-- Source data --
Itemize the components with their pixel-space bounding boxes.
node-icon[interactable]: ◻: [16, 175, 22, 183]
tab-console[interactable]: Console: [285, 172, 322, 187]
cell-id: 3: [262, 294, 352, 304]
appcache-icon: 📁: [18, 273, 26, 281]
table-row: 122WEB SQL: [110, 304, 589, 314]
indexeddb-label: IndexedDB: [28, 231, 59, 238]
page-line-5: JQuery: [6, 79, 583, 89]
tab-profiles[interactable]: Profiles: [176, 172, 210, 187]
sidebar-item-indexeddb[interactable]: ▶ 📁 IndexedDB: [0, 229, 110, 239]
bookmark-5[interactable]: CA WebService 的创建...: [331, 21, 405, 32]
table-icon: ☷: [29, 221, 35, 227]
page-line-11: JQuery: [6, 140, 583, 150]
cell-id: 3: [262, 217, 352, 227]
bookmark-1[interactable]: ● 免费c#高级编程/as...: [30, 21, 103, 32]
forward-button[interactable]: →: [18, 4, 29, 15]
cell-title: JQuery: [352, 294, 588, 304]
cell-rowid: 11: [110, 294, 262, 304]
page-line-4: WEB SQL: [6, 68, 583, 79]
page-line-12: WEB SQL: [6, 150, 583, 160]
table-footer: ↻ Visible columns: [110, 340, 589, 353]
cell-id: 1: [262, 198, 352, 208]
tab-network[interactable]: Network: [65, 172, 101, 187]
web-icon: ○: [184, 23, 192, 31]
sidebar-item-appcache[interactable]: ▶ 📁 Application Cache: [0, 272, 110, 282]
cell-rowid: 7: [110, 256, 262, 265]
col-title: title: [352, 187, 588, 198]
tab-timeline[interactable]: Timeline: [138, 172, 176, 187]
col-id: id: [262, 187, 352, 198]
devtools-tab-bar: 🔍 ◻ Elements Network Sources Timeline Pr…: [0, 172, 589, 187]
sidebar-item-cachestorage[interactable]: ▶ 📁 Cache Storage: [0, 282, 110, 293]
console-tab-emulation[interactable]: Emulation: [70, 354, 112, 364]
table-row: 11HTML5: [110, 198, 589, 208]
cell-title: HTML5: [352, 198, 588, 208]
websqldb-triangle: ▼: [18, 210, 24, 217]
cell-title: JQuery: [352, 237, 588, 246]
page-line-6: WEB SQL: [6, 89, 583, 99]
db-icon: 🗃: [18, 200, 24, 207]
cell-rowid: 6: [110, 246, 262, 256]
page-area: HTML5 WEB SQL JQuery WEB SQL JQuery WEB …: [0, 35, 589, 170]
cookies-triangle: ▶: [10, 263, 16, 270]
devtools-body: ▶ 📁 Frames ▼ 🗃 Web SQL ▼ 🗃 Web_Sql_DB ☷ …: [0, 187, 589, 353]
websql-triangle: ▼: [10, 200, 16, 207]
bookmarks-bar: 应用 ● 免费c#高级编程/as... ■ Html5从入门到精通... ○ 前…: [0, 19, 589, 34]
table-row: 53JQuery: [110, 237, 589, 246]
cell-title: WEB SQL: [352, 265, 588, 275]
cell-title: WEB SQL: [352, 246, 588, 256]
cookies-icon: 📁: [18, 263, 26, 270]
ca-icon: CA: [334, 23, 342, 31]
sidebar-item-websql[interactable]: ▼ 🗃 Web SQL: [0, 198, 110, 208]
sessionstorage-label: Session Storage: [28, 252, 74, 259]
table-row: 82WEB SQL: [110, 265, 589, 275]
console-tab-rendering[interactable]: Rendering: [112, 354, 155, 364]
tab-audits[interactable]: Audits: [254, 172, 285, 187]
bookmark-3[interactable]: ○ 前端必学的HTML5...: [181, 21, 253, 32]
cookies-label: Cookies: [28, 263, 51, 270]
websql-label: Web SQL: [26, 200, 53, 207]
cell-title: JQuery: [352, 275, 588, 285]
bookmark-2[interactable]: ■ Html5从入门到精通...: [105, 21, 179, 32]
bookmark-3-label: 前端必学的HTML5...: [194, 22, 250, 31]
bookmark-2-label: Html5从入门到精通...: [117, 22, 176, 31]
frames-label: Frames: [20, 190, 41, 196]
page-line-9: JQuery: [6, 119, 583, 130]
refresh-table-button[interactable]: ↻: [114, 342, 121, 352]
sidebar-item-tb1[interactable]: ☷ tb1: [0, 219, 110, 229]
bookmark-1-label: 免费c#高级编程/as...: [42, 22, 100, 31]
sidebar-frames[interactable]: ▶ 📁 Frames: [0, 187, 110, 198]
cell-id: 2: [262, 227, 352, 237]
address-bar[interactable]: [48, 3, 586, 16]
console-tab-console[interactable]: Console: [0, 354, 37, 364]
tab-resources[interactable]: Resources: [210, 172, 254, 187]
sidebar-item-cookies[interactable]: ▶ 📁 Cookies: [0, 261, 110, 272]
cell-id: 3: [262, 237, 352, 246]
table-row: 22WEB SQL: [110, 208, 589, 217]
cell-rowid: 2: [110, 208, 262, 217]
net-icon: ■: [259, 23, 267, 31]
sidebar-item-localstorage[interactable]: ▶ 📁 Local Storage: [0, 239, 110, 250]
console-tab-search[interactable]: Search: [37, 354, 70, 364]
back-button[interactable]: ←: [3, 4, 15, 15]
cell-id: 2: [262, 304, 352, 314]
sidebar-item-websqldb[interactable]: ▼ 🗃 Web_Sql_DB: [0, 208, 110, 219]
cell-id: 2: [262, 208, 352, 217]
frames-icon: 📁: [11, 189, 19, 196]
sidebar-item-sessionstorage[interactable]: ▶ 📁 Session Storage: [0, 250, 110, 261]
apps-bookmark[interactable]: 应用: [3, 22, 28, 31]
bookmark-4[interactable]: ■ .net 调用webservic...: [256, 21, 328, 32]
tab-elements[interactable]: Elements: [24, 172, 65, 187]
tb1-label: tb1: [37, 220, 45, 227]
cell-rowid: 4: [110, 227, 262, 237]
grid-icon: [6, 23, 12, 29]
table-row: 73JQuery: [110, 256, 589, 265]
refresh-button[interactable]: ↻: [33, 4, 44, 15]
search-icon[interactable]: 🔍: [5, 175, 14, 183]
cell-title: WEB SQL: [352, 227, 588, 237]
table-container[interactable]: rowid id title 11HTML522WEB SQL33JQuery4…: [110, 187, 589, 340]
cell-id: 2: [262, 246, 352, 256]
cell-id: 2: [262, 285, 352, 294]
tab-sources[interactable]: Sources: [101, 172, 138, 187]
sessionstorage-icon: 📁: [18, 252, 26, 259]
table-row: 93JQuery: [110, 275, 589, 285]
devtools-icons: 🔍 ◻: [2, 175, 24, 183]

-- Your assignment --
Look for the string "sessionstorage" in the listing above and copy every line holding it.

-- Answer below --
sessionstorage-label: Session Storage: [28, 252, 74, 259]
sidebar-item-sessionstorage[interactable]: ▶ 📁 Session Storage: [0, 250, 110, 261]
sessionstorage-icon: 📁: [18, 252, 26, 259]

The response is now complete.